The letters most frequently reprinted or referred to are of a hortatory nature, such as Ep. 14, Ad Heliodorum de laude vitae solitariae; Ep. 22, Ad Eustochium de custodia virginitatis; Ep. 52, Ad Nepotianum de vita clericorum et monachorum, a sort of epitome of pastoral theology from the ascetic standpoint; Ep. 53, Ad Paulinum de studio scripturarum; Ep. 57, to the same, De institutione monachi; Ep. 70, Ad Magnum de scriptoribus ecclesiasticis; and Ep. 107, Ad Laetam de institutione filiae.
Theological writings
Practically all of Jerome's productions in the field of dogma have a more or less violently polemical character, and are directed against assailants of the orthodox doctrines. Even the translation of the treatise of Didymus the Blind on the Holy Spirit into Latin (begun in Rome 384, completed at Bethlehem) shows an apologetic tendency against the Arians and Pneumatomachi. The same is true of his version of Origen's De principiis (ca. 399), intended to supersede the inaccurate translation by Rufinus. The more strictly polemical writings cover every period of his life. During the sojourns at Antioch and Constantinople he was mainly occupied with the Arian controversy, and especially with the schisms centering around Meletius and Lucifer Calaritanus. Two letters to Pope Damasus (15 and 16) complain of the conduct of both parties at Antioch, the Meletians and Paulinians, who had tried to draw him into their controversy over the application of the terms ousia and hypostasis to the Trinity. At the same time or a little later (379) he composed his Liber Contra Luciferianos, in which he cleverly uses the dialogue form to combat the tenets of that faction, particularly their rejection of baptism by heretics.
In Rome (ca. 383) he wrote a passionate counterblast against the teaching of Helvidius, in defense of the doctrine of the perpetual virginity of Mary, and of the superiority of the single over the married state.
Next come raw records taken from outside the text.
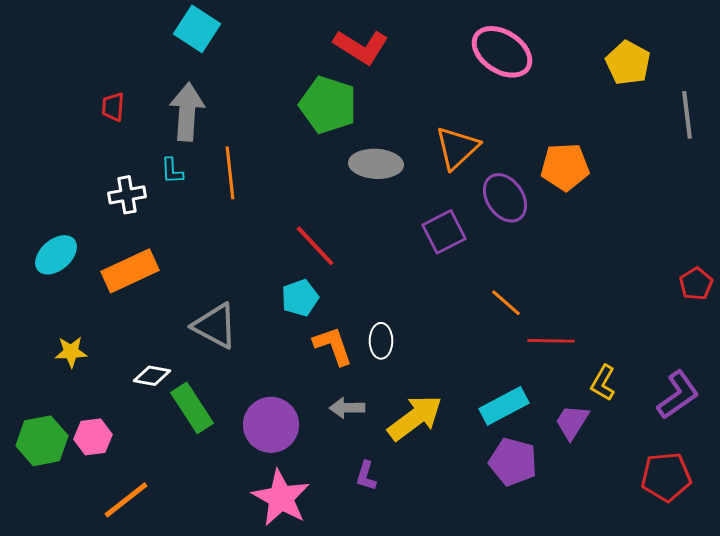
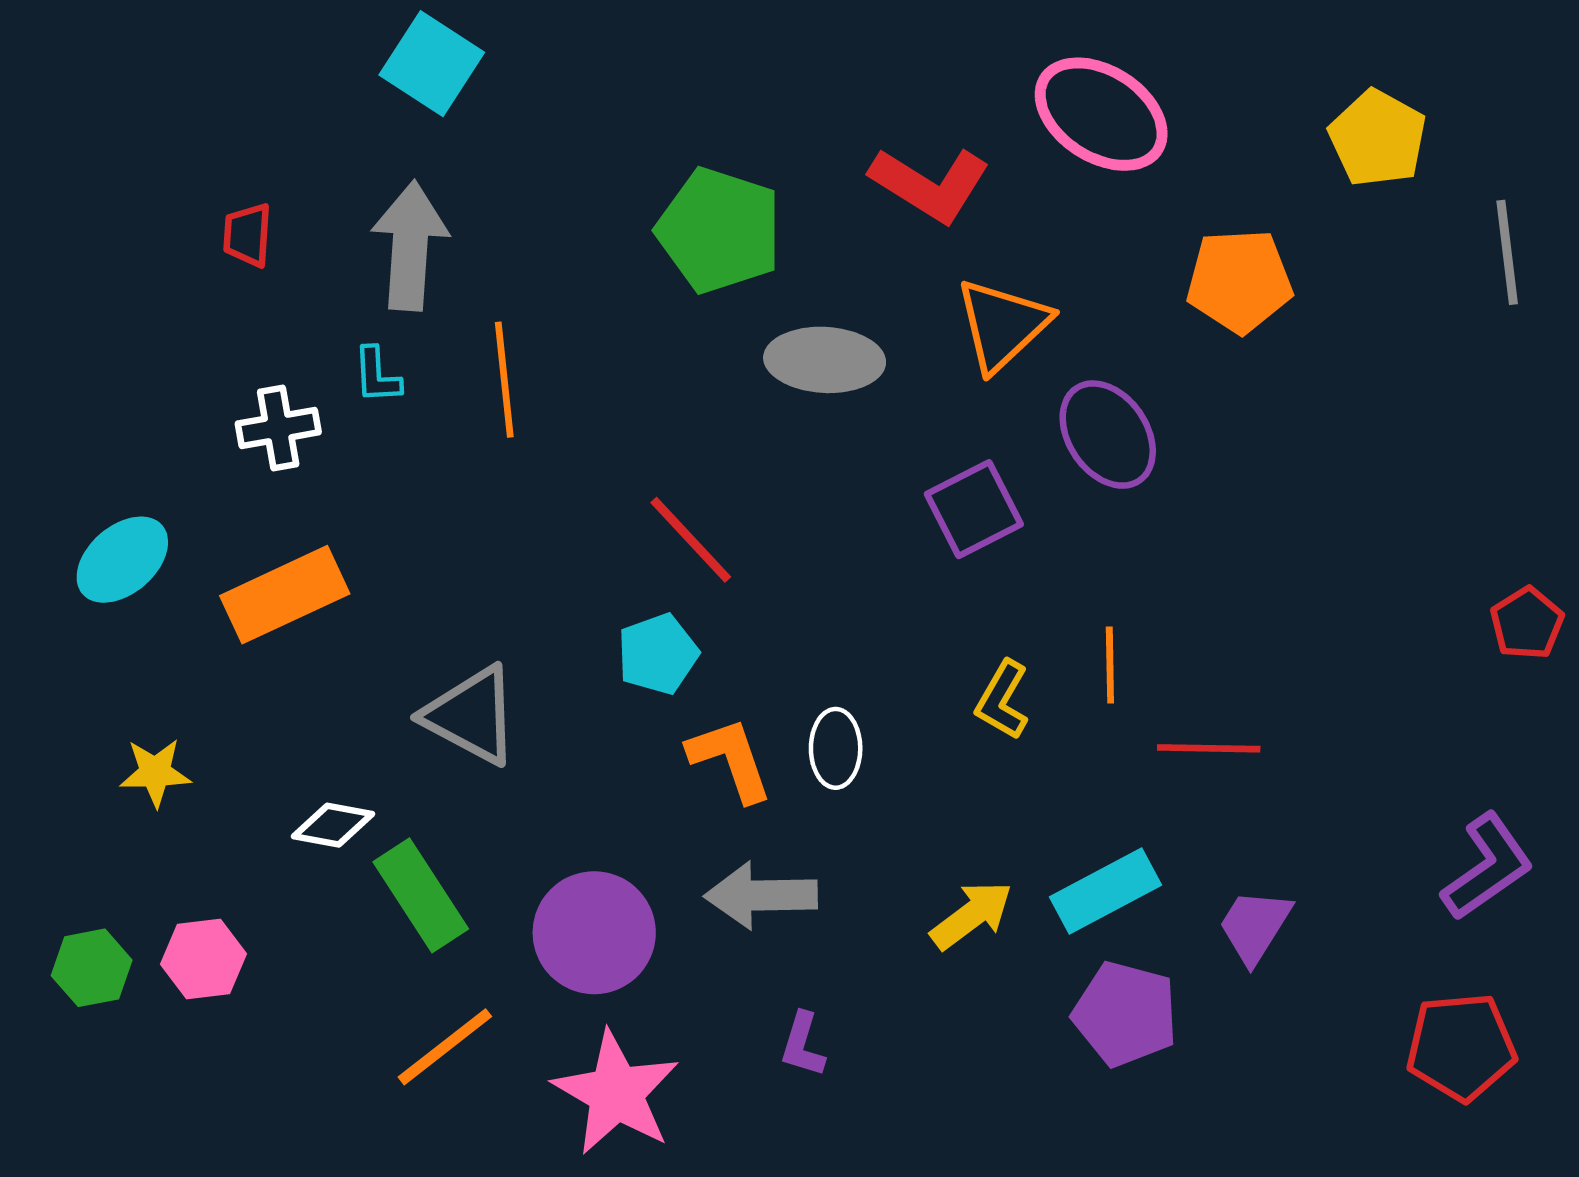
red L-shape: (361, 47) -> (930, 184), moved
orange pentagon: (565, 167) -> (1239, 281), moved
orange line: (506, 303) -> (1110, 665), turned 48
yellow L-shape: (603, 383) -> (1002, 700), moved
gray arrow: (347, 408) -> (761, 895), size x1.4
yellow arrow: (415, 418) -> (972, 915), moved, size x0.7
green hexagon: (42, 441) -> (92, 968), size x0.7
orange line: (126, 500) -> (445, 1047), moved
An opponent of a somewhat similar nature was Jovinianus, with whom he came into conflict in 392 (Adversus Jovinianum, and the defense of this work addressed to his friend Pammachius, numbered 48 in the letters). Once more he defended the ordinary Catholic practises of piety and his own ascetic ethics in 406 against the Spanish presbyter Vigilantius, who opposed the cultus of martyrs and relics, the vow of poverty, and clerical celibacy. Meanwhile the controversy with John II of Jerusalem and Rufinus concerning the orthodoxy of Origen occurred. To this period belong some of his most passionate and most comprehensive polemical works: the Contra Joannem Hierosolymitanum (398 or 399); the two closely-connected Apologiae contra Rufinum (402); and the "last word" written a few months later, the Liber tertius seu ultima responsio adversus scripta Rufini. The last of his polemical works is the skilfully-composed Dialogus contra Pelagianos (415).
Theological position
Jerome undoubtedly ranks as the most learned of the western Fathers. In the Roman Catholic Church, he is recognized as the patron saint of translators,librarians and wikipedians.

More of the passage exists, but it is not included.